### Problem to work on
Please, in the data that follows, copy exactly the lines from the line with "アカウントのID／パスワード」が必要です。ドコモの契約回線をお持ちでな" through the last one, both included. Do not include pictures.

### Record extracts
════════

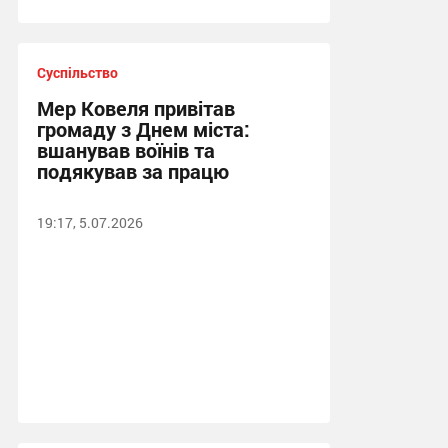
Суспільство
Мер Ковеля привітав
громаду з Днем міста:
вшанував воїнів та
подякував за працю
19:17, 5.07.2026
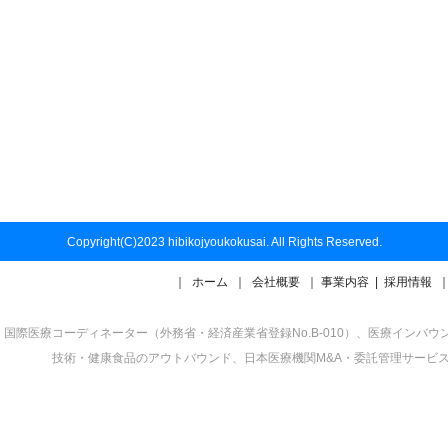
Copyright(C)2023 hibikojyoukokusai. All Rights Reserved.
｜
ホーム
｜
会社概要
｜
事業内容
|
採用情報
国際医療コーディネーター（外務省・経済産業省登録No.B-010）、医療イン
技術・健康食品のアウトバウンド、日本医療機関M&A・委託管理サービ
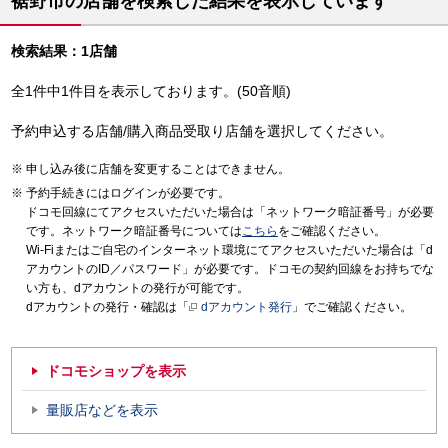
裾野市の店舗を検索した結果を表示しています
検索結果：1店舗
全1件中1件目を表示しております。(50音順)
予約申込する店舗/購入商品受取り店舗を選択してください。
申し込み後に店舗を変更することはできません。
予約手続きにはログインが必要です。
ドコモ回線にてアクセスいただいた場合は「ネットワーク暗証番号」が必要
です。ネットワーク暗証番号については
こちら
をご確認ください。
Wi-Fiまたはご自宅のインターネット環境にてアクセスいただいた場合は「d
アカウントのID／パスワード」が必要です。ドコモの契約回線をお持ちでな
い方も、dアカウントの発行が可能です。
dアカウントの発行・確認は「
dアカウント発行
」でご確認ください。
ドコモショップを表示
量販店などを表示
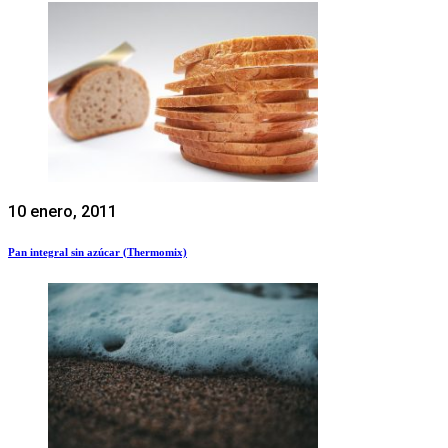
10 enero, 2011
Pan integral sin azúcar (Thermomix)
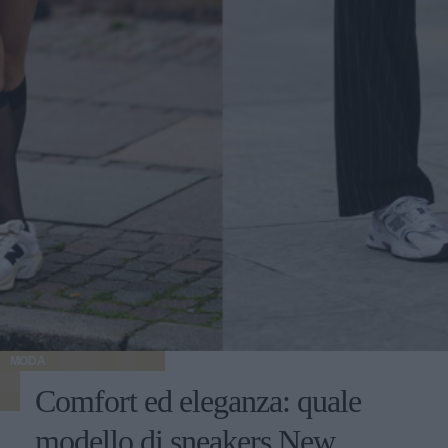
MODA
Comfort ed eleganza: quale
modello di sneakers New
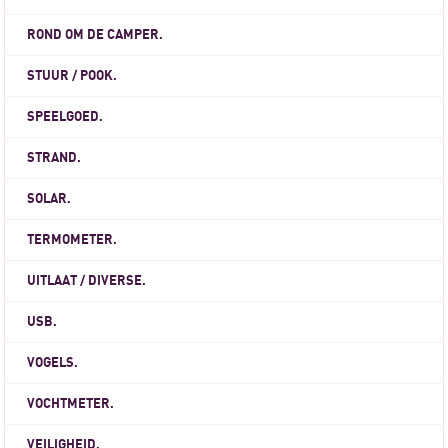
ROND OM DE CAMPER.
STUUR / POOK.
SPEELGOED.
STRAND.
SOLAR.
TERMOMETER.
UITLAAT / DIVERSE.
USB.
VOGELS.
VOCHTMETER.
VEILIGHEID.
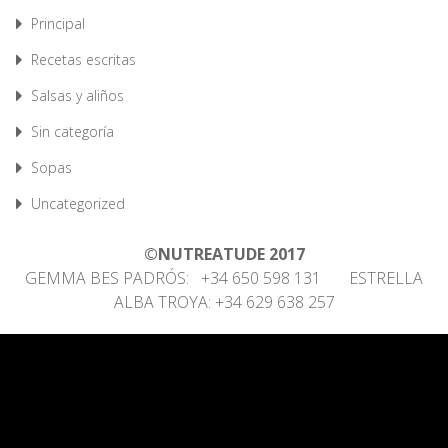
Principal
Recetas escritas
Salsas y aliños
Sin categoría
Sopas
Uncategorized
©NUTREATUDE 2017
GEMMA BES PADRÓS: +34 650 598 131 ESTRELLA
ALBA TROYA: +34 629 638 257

════════

### Completed exercise
アカウントのID／パスワード」が必要です。ドコモの契約回線をお持ちでな
い方も、dアカウントの発行が可能です。
dアカウントの発行・確認は「
dアカウント発行
」でご確認ください。
ドコモショップを表示
量販店などを表示
10 enero, 2011
Pan integral sin azúcar (Thermomix)
MODA
Comfort ed eleganza: quale
modello di sneakers New
ROND OM DE CAMPER.
STUUR / POOK.
SPEELGOED.
STRAND.
SOLAR.
TERMOMETER.
UITLAAT / DIVERSE.
USB.
VOGELS.
VOCHTMETER.
VEILIGHEID.
Principal
Recetas escritas
Salsas y aliños
Sin categoría
Sopas
Uncategorized
©NUTREATUDE 2017
GEMMA BES PADRÓS: +34 650 598 131 ESTRELLA
ALBA TROYA: +34 629 638 257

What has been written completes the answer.